**What to work on:** Give every line of the material back exactly, images removed.

**Records supplied:**
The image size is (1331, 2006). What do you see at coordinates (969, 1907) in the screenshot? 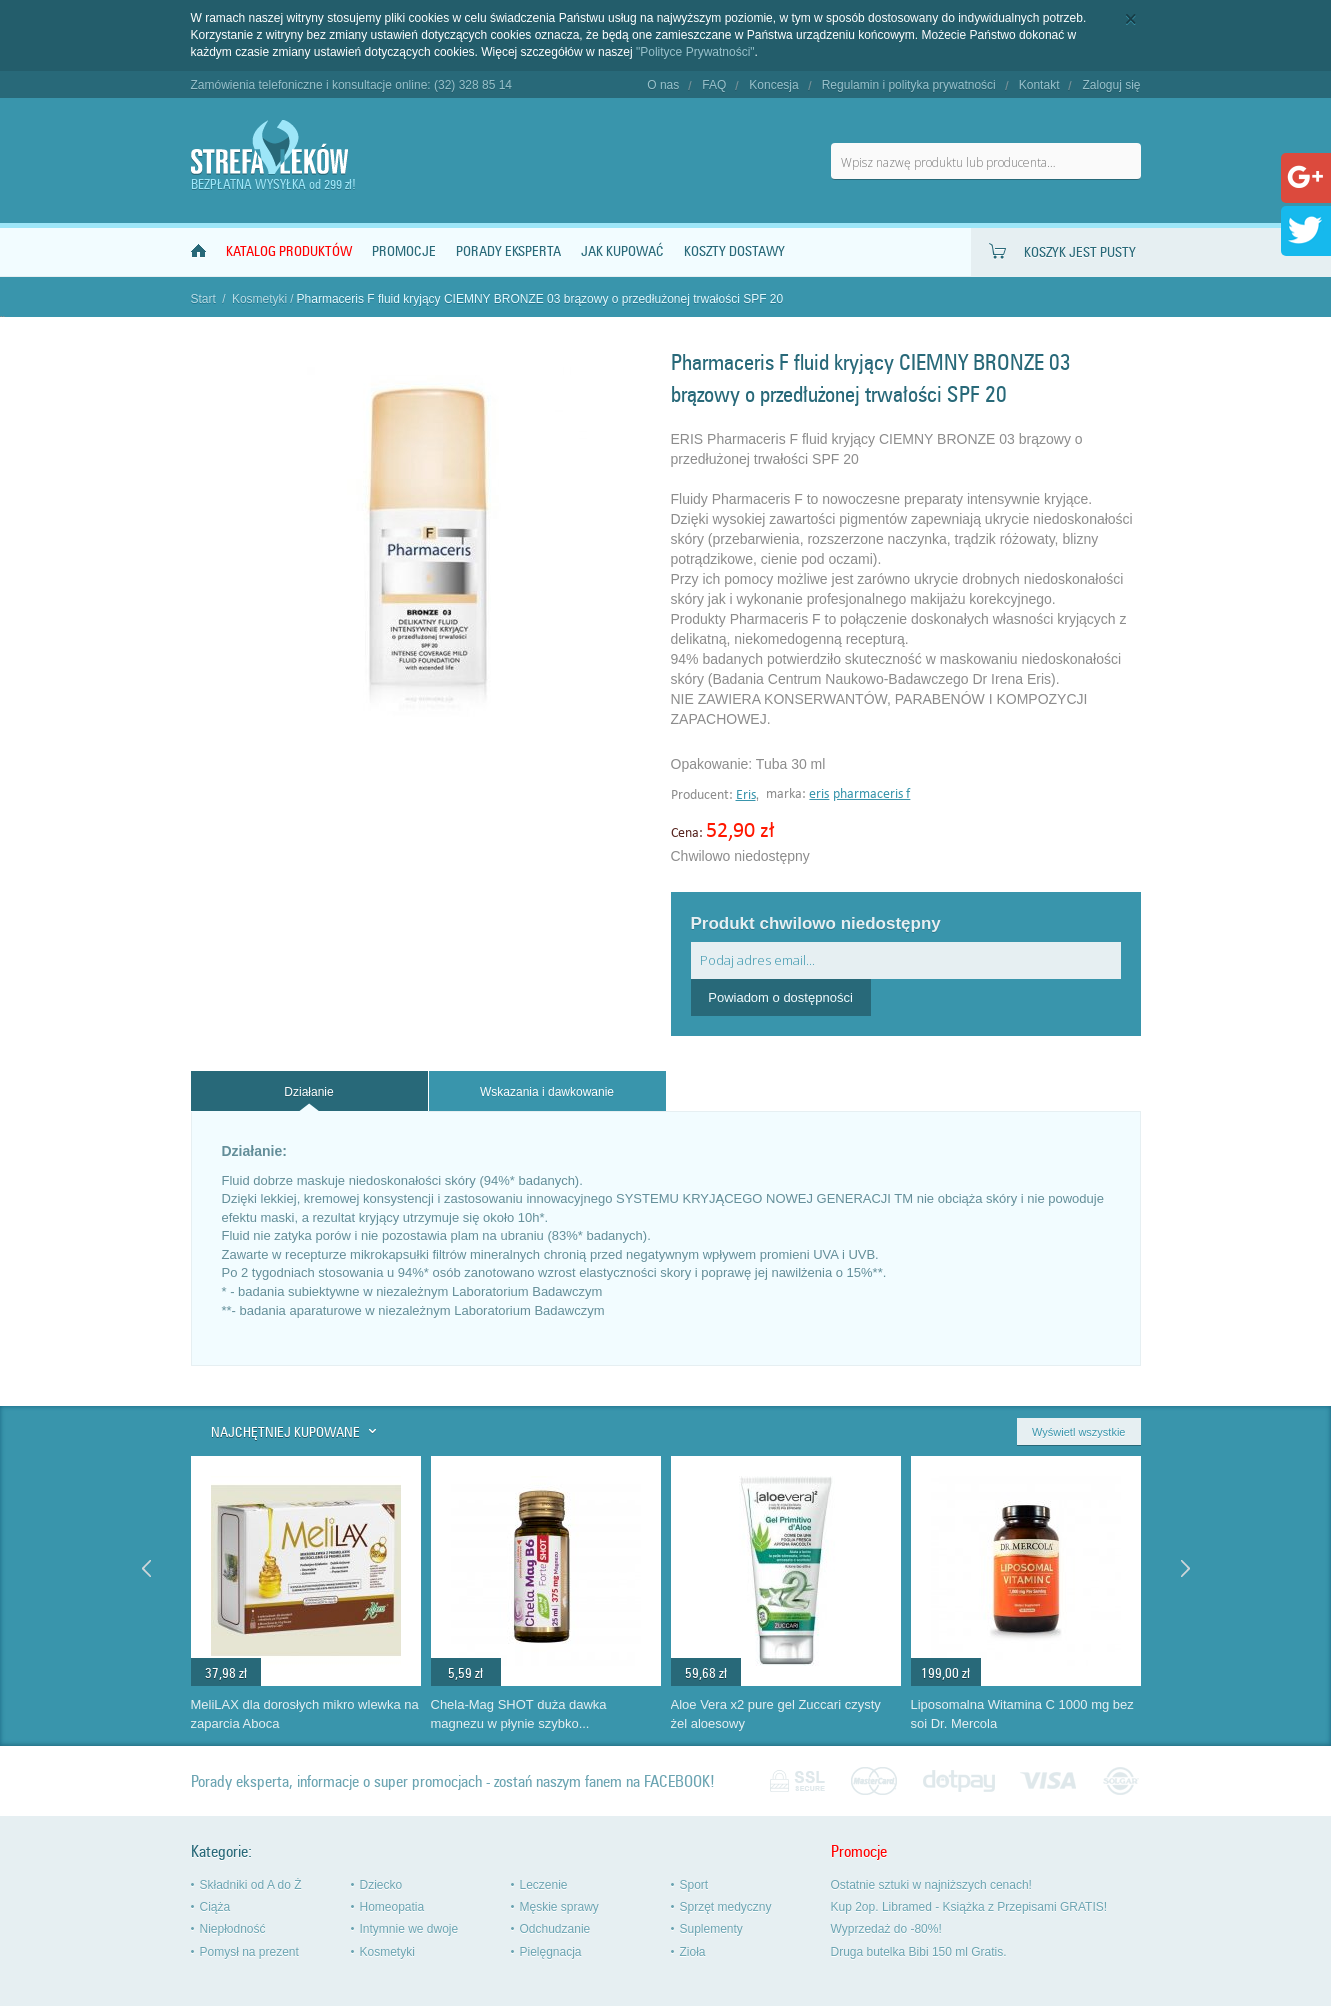
I see `Kup 2op. Libramed - Książka z Przepisami GRATIS!` at bounding box center [969, 1907].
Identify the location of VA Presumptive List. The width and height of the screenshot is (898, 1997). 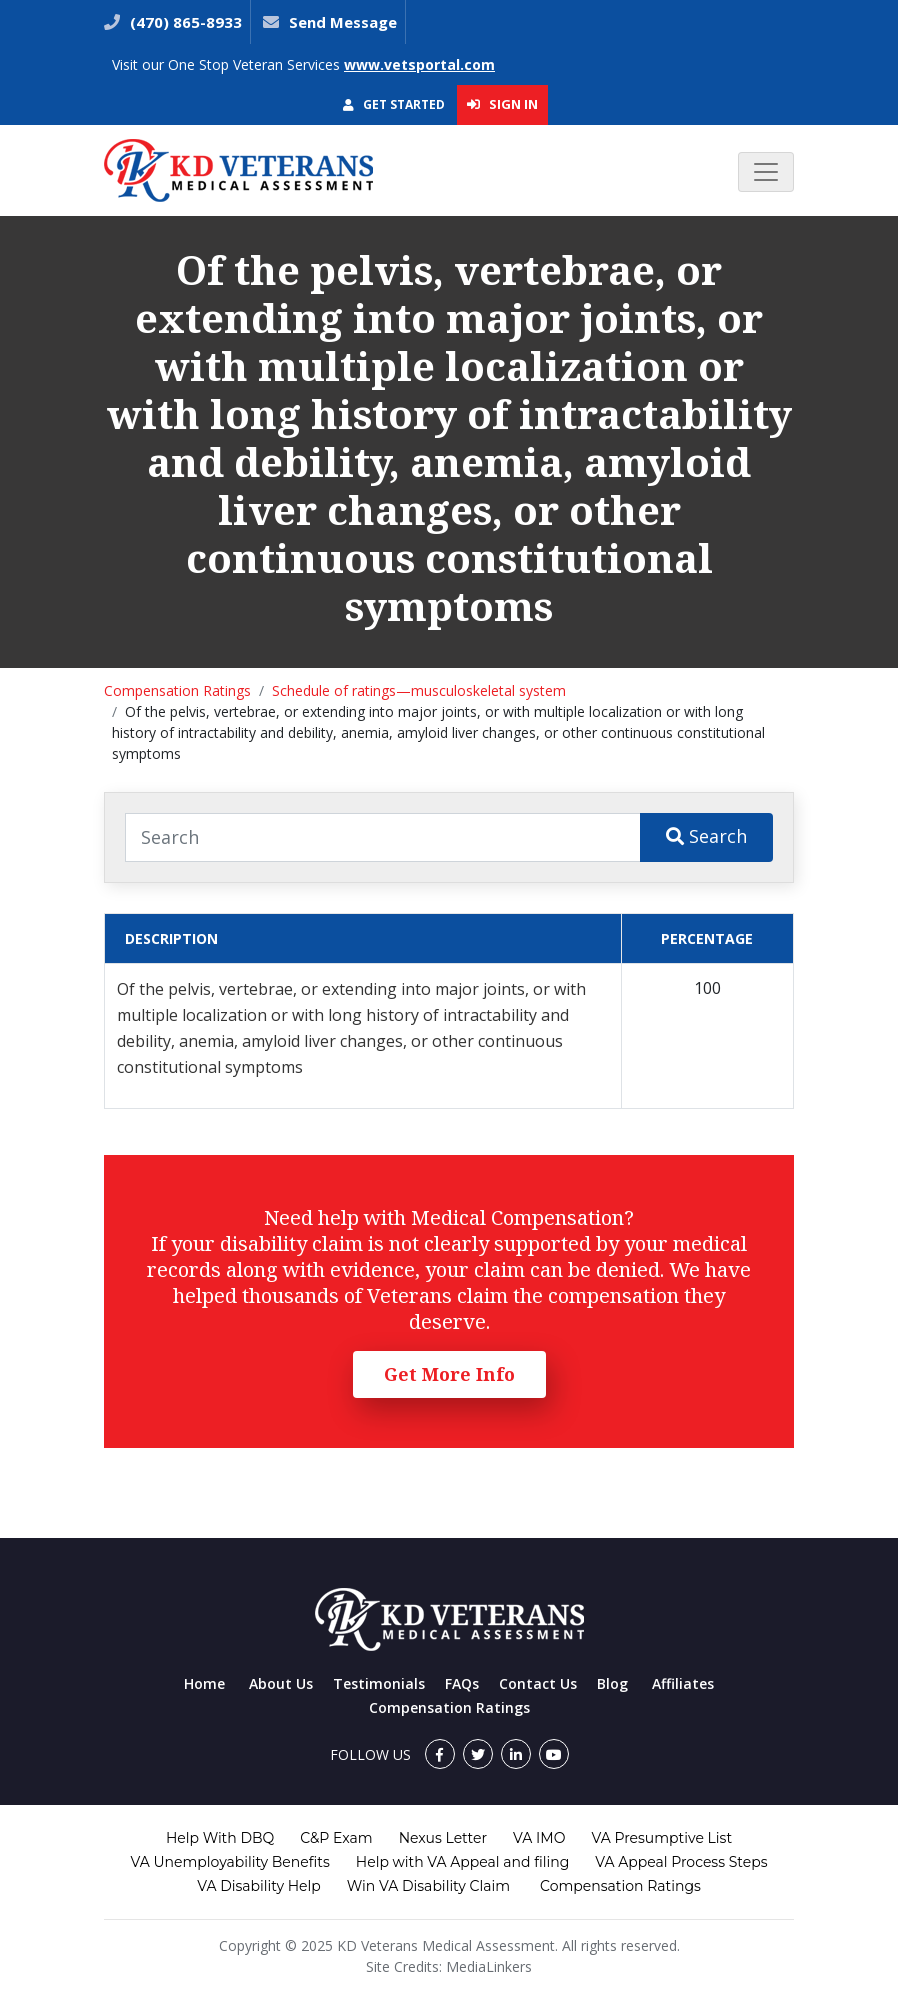
(661, 1838).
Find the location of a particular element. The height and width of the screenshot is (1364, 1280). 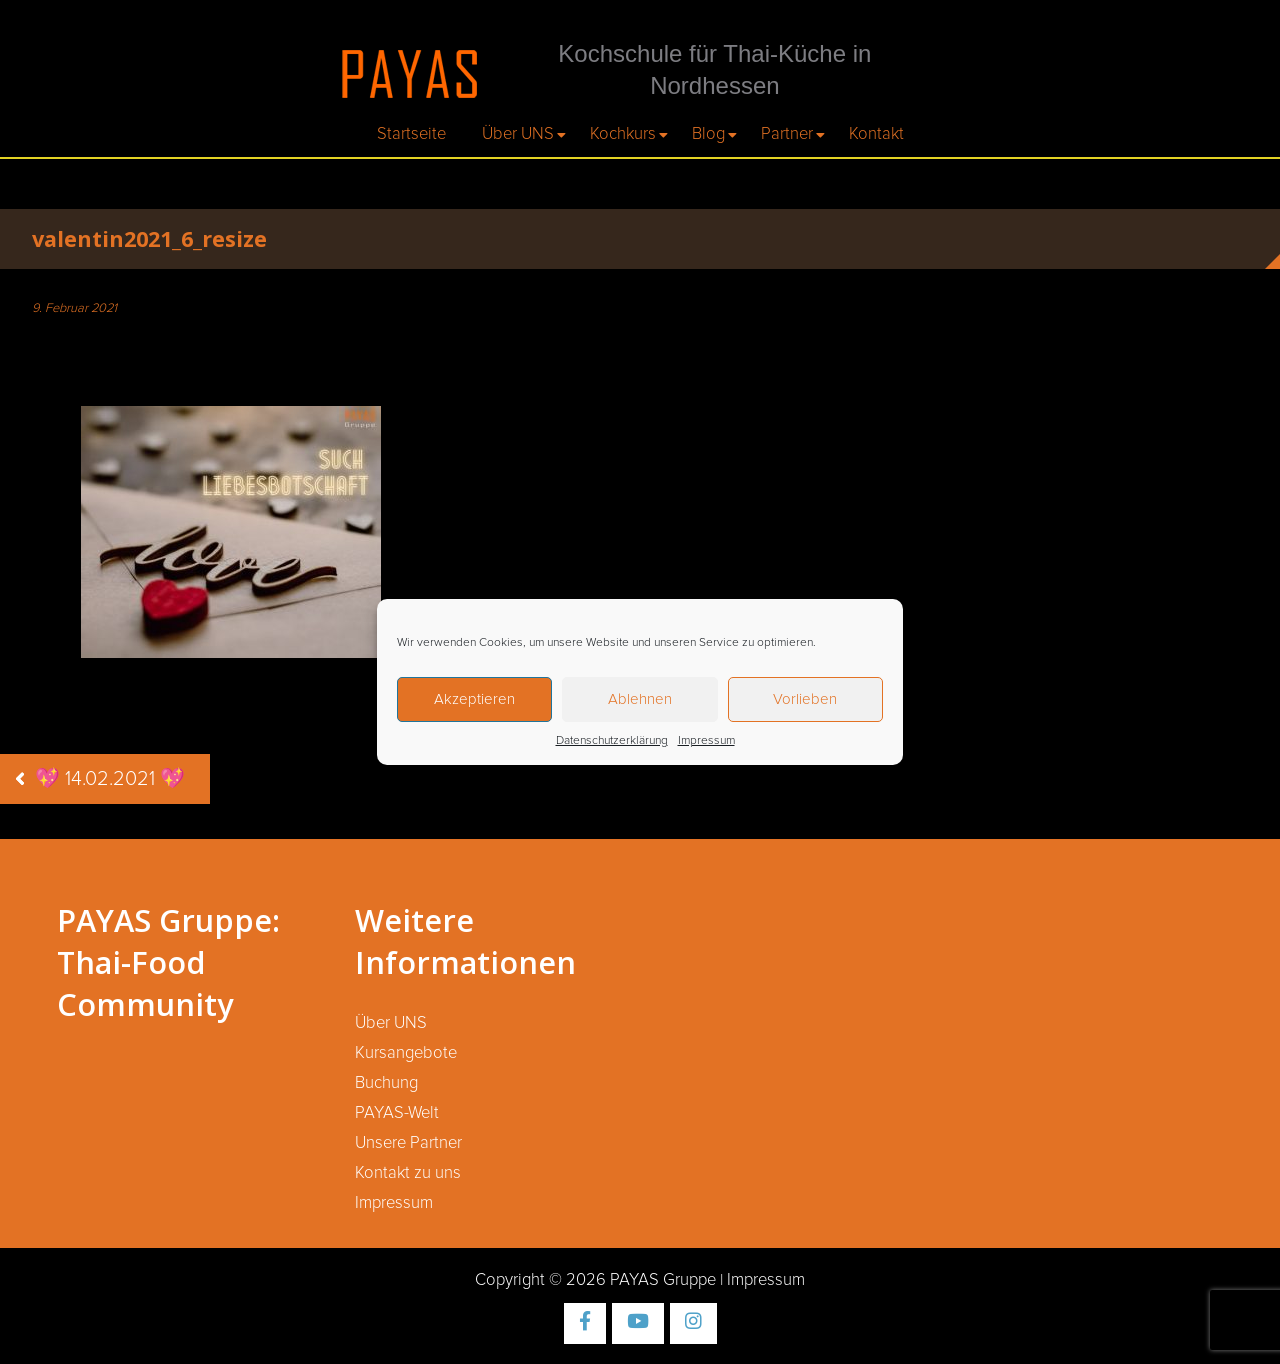

Blog is located at coordinates (708, 134).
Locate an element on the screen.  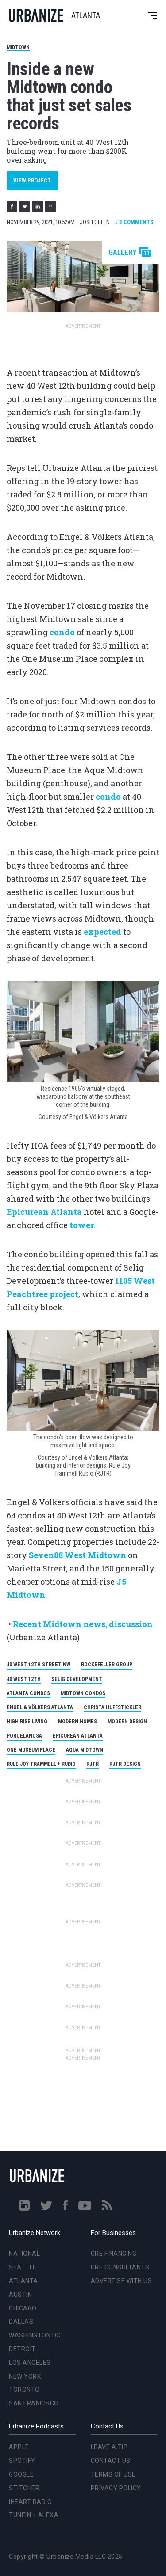
Rule Joy Trammell + Rubio is located at coordinates (41, 1764).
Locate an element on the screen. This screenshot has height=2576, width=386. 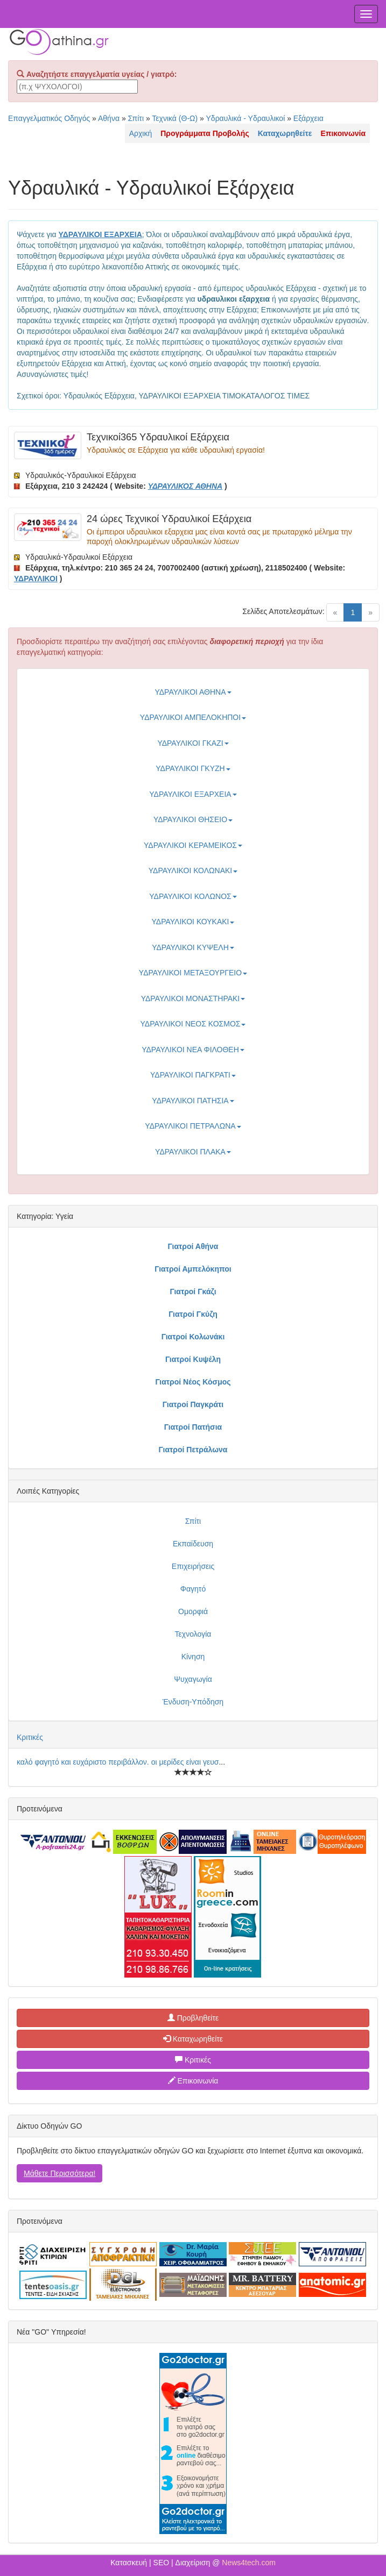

**Exercise output:**
The image size is (1331, 2006). What do you see at coordinates (969, 1907) in the screenshot? 
I see `Kup 2op. Libramed - Książka z Przepisami GRATIS!` at bounding box center [969, 1907].
Identify the location of VA Presumptive List. The width and height of the screenshot is (898, 1997). 
(661, 1838).
Find the location of a particular element. The height and width of the screenshot is (1364, 1280). 

Blog is located at coordinates (708, 134).
Locate an element on the screen.  
Rule Joy Trammell + Rubio is located at coordinates (41, 1764).
Locate an element on the screen. This screenshot has height=2576, width=386. 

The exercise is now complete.